In 2004, Robinson was charged by the Probation Office with violating the terms and conditions of his supervised release. Specifically, Probation charged him with violating supervised release by committing a new crime -- i.e., "the crime of Possession of Cocaine Base." The petition did not specifically indicate, however, the particular statute -- i.e., which statutory section of either the U.S. Code or the N.Y. Penal Law -- that Robinson's conduct violated.

The violation petition noted that Robinson was in the front passenger seat of a car in which the police found several baggies of cocaine, and that upon his arrest by state authorities, Robinson admitted to the police that "he had been purchasing drugs on a weekly basis." Op. at 4.

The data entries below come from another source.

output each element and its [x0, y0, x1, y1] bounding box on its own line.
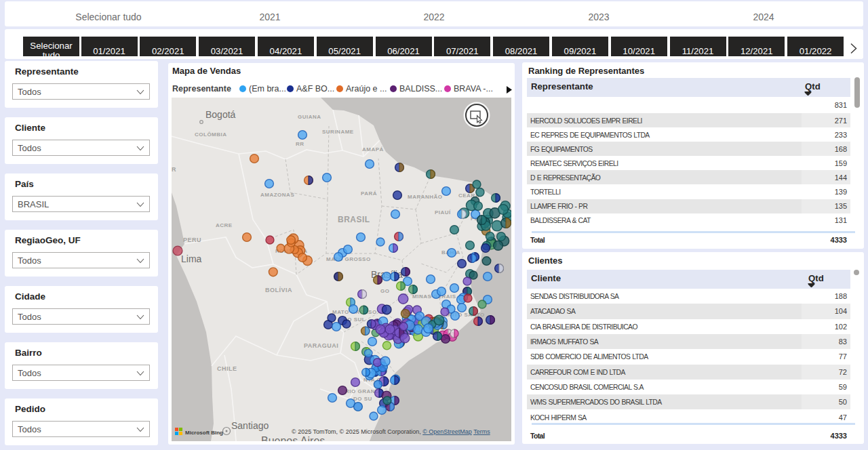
svg-text:PIAUÍ: PIAUÍ	[435, 209, 451, 216]
svg-text:Santiago: Santiago	[231, 420, 269, 431]
svg-text:RR: RR	[296, 141, 304, 147]
svg-text:Buenos Aires: Buenos Aires	[261, 435, 325, 441]
svg-text:PERU: PERU	[183, 237, 201, 243]
svg-text:PARÁ: PARÁ	[361, 190, 377, 197]
svg-text:AMAPÁ: AMAPÁ	[362, 146, 384, 152]
svg-text:BOLÍVIA: BOLÍVIA	[265, 287, 292, 293]
svg-text:GO: GO	[380, 288, 389, 294]
svg-text:SURINAME: SURINAME	[322, 129, 354, 135]
svg-text:R: R	[172, 166, 176, 173]
svg-text:DO SU: DO SU	[353, 396, 372, 402]
svg-text:AMAZONAS: AMAZONAS	[260, 192, 294, 198]
svg-text:Microsoft Bing: Microsoft Bing	[185, 430, 223, 436]
svg-text:BRASIL: BRASIL	[338, 215, 370, 224]
svg-text:COLÔMBIA: COLÔMBIA	[195, 131, 227, 138]
svg-text:CHILE: CHILE	[217, 365, 237, 372]
svg-text:ACRE: ACRE	[216, 222, 233, 228]
svg-text:MARANHÃO: MARANHÃO	[408, 194, 443, 200]
svg-text:GUIANA: GUIANA	[298, 114, 321, 120]
svg-text:Lima: Lima	[181, 253, 202, 264]
svg-text:MATO GROSSO: MATO GROSSO	[326, 256, 371, 262]
svg-text:PARAGUAI: PARAGUAI	[304, 342, 338, 349]
svg-text:Bogotá: Bogotá	[205, 109, 236, 120]
svg-text:© 2025 TomTom, © 2025 Microsof: © 2025 TomTom, © 2025 Microsoft Corporat…	[292, 428, 490, 435]
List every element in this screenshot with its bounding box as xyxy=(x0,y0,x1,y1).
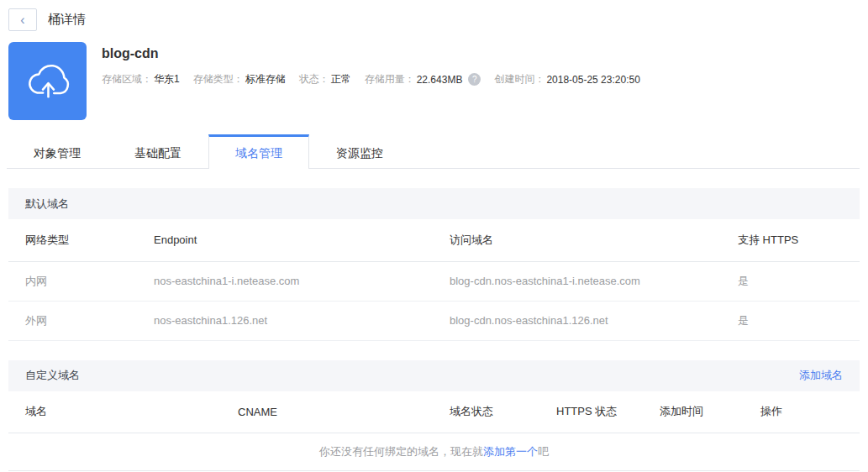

After a hearing, the judge ruled that the Government had proved by a preponderance of the evidence that Robinson violated supervised release by possessing cocaine base, in violation of either 21 U.S.C. § 844(a) or N.Y. Penal L. § 220.03. It treated this conduct as a "Grade A" violation (rather than a Grade B one, as defendant urged) carrying a range of 12 to 18 months. (A Grade B violation would have carried only a 4 to 10 months range). It then imposed a sentence of 15 months.

Notice: Robinson complained on appeal that his Due Process right (as well his right under Fed. R. Crim. P. 32.1(b)(2)(A)) to have written notice of the alleged violation was violated because the petition failed to cite, line-and-verse, the particular statute he allegedly violated. Without such notice, Robinson argued, a defendant would not know "the elements of the crime against which he must defend."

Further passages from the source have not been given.